From “Alice, Where Art Thou?” by Vincent Starrett (1949):
“Quaint child, old-fashioned Alice, lend your dream:
I would be done with modern story-spinners,
Follow with you the laughter and the gleam:
Weary am I, this night, of saints and sinners.”
Although this course has given me endless food for thought, since the term’s beginning one question has continually resided in the back of my mind: ‘What is the city?’ Each text, in its own speculative way, poses as an answer to this query. As can be expected, there is no common agreement: is the city a reflection of our societal values? A glorified prison? A commercialized celebrity junkyard? A sprawling cyber network? A magnet for depravity and squalor? Even our own city, Vancouver, opposes definition due to its contrasting, multi-faceted, and ever-shifting nature. However, the thematic variance we have encountered in our texts combined with this description of Vancouver actually points to an answer: The city is fluid and adaptable.

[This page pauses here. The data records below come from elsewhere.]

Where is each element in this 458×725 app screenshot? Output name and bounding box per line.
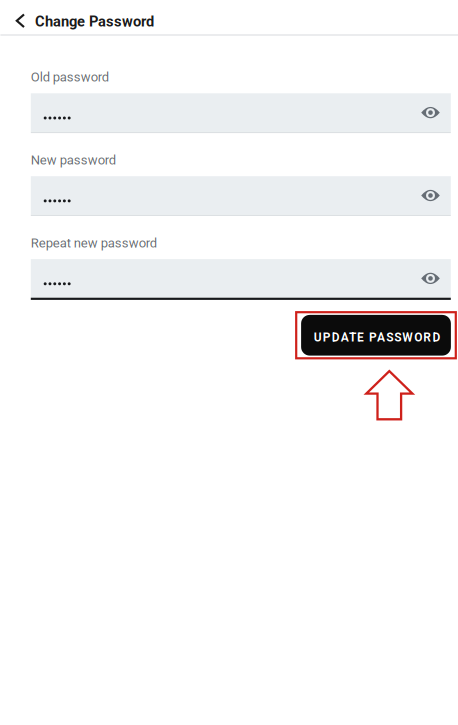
staticText: New password [31, 152, 116, 168]
staticText: Old password [31, 70, 109, 85]
staticText: Repeat new password [31, 235, 157, 251]
staticText: UPDATE PASSWORD [314, 330, 440, 344]
button[interactable]: Change Password [0, 0, 154, 34]
button[interactable]: Repeat new password [31, 259, 410, 298]
button[interactable]: Show Repeat new password [410, 259, 451, 298]
button[interactable]: Show New password [410, 176, 451, 215]
staticText: Change Password [35, 13, 154, 30]
button[interactable]: Show Old password [410, 93, 451, 132]
button[interactable]: Old password [31, 93, 410, 132]
button[interactable]: New password [31, 176, 410, 215]
button[interactable]: UPDATE PASSWORD [301, 315, 451, 356]
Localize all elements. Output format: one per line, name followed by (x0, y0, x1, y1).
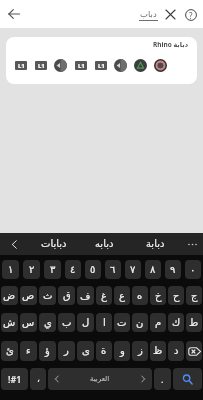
button[interactable]: ح (168, 286, 184, 305)
button[interactable]: ض (1, 286, 18, 305)
button[interactable]: م (150, 313, 166, 332)
button[interactable]: Sticker (14, 59, 27, 72)
button[interactable]: ء (20, 341, 37, 361)
staticText: غ (101, 290, 107, 302)
button[interactable]: خ (150, 286, 166, 305)
button[interactable]: !#1 (1, 368, 28, 390)
staticText: ف (80, 290, 91, 302)
staticText: ٧ (130, 264, 136, 276)
button[interactable]: Previous suggestions (0, 233, 28, 255)
staticText: L1 (98, 62, 105, 70)
staticText: ١ (8, 264, 14, 276)
button[interactable]: Help (181, 5, 201, 25)
button[interactable]: ص (20, 286, 37, 305)
staticText: ن (136, 317, 144, 329)
button[interactable]: Sticker (154, 59, 167, 72)
staticText: ض (3, 290, 16, 302)
button[interactable]: دبابة (130, 233, 181, 255)
button[interactable]: ب (58, 313, 75, 332)
button[interactable]: غ (96, 286, 112, 305)
button[interactable]: ى (77, 341, 94, 361)
staticText: ح (173, 290, 180, 302)
button[interactable]: ز (132, 341, 148, 361)
staticText: م (155, 317, 162, 329)
button[interactable]: ن (132, 313, 148, 332)
button[interactable]: Search (173, 368, 202, 390)
staticText: ش (3, 317, 16, 329)
staticText: ج (191, 290, 198, 302)
staticText: دبابه (95, 238, 114, 250)
button[interactable]: ك (168, 313, 184, 332)
staticText: L1 (18, 62, 25, 70)
button[interactable]: ت (114, 313, 130, 332)
staticText: د (174, 345, 179, 357)
button[interactable]: ؤ (39, 341, 56, 361)
button[interactable]: دباب (137, 6, 160, 24)
button[interactable]: Sticker (94, 59, 107, 72)
button[interactable]: ، (30, 368, 46, 390)
button[interactable]: ث (39, 286, 56, 305)
staticText: ص (22, 290, 35, 302)
staticText: ٢ (29, 264, 35, 276)
button[interactable]: ٧ (125, 260, 141, 279)
button[interactable]: ٩ (165, 260, 181, 279)
button[interactable]: ي (39, 313, 56, 332)
staticText: ، (37, 374, 40, 384)
staticText: ع (119, 290, 125, 302)
staticText: و (120, 345, 125, 357)
button[interactable]: دبابات (28, 233, 79, 255)
button[interactable]: ه (132, 286, 148, 305)
button[interactable]: More suggestions (181, 233, 203, 255)
button[interactable]: Back (3, 3, 25, 25)
button[interactable]: ٤ (65, 260, 81, 279)
staticText: ط (189, 317, 199, 329)
button[interactable]: ٣ (44, 260, 61, 279)
staticText: ٠ (190, 264, 196, 276)
staticText: ئ (6, 345, 14, 357)
staticText: ٣ (50, 264, 56, 276)
button[interactable]: ج (186, 286, 202, 305)
staticText: ا (103, 317, 106, 329)
button[interactable]: ق (58, 286, 75, 305)
staticText: خ (155, 290, 162, 302)
button[interactable]: دبابه (79, 233, 130, 255)
button[interactable]: Clear (160, 4, 181, 25)
button[interactable]: Sticker (114, 59, 127, 72)
button[interactable]: د (168, 341, 184, 361)
button[interactable]: ة (96, 341, 112, 361)
button[interactable]: Backspace (186, 341, 202, 361)
button[interactable]: ر (58, 341, 75, 361)
button[interactable]: ش (1, 313, 18, 332)
button[interactable]: ا (96, 313, 112, 332)
staticText: ز (138, 345, 143, 357)
button[interactable]: ٦ (105, 260, 121, 279)
button[interactable]: Sticker (34, 59, 47, 72)
button[interactable]: س (20, 313, 37, 332)
staticText: ? (189, 10, 193, 21)
staticText: س (22, 317, 35, 329)
button[interactable]: ع (114, 286, 130, 305)
staticText: ٥ (90, 264, 96, 276)
button[interactable]: ٠ (185, 260, 201, 279)
staticText: دباب (140, 9, 157, 19)
button[interactable]: ١ (2, 260, 19, 279)
button[interactable]: ٢ (23, 260, 40, 279)
button[interactable]: و (114, 341, 130, 361)
button[interactable]: العربية (48, 368, 152, 390)
staticText: ب (62, 317, 72, 329)
button[interactable]: ئ (1, 341, 18, 361)
staticText: ٨ (150, 264, 156, 276)
staticText: ه (137, 290, 143, 302)
button[interactable]: ل (77, 313, 94, 332)
button[interactable]: ط (186, 313, 202, 332)
button[interactable]: ظ (150, 341, 166, 361)
button[interactable]: ٨ (145, 260, 161, 279)
button[interactable]: Sticker (134, 59, 147, 72)
button[interactable]: Sticker (74, 59, 87, 72)
button[interactable]: Sticker (54, 59, 67, 72)
button[interactable]: ف (77, 286, 94, 305)
button[interactable]: . (154, 368, 171, 390)
staticText: ٦ (110, 264, 116, 276)
button[interactable]: ٥ (85, 260, 101, 279)
button[interactable]: Rhino دبابة (6, 37, 197, 84)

In addition to changing conceptions of the city, another aspect of the course texts that has stuck out to me is the focus on dreams and dreaming; a fitting focus, since science fiction is a speculative genre that “dreams” itself into existence. Just like the differing cityscapes we encountered, dreamscapes and the act of dreaming have been approached varyingly, from Neuromancer’s “dreaming real” to Perdido Street Station’s dream-sucking, nightmare-inducing slake moths. Although seemingly detached topics, I feel that a connection can be made between the multiple representations of dreaming and the idea of “what” a city is. After all, dreams are also fluid, ever-changing, and adaptable; in this vein, I propose that the city is a dream.
To explore the dream/city, I will draw examples from some of the texts we have examined so far that refer to dreamscapes and, in turn, comment on different aspects of the city. Here’s an augmented example:
The City Dreams for Us
In We, D-503 dreams up what the city excludes: color, oozing mess, mysticism. He states that dreams are a “serious psychic disease,” a term which the reader knows also characterizes the society encased by the glass city itself. Here, I argue that the city is the real dream, i.e unsustainable, acknowledged by the One State’s desire to remove “fancy” (the ability to dream) from its denizens’ minds, in part by covering everything in glass (which leaves nothing to the imagination). If the citizens don’t dream, then the false dreams of the city can continue to reign.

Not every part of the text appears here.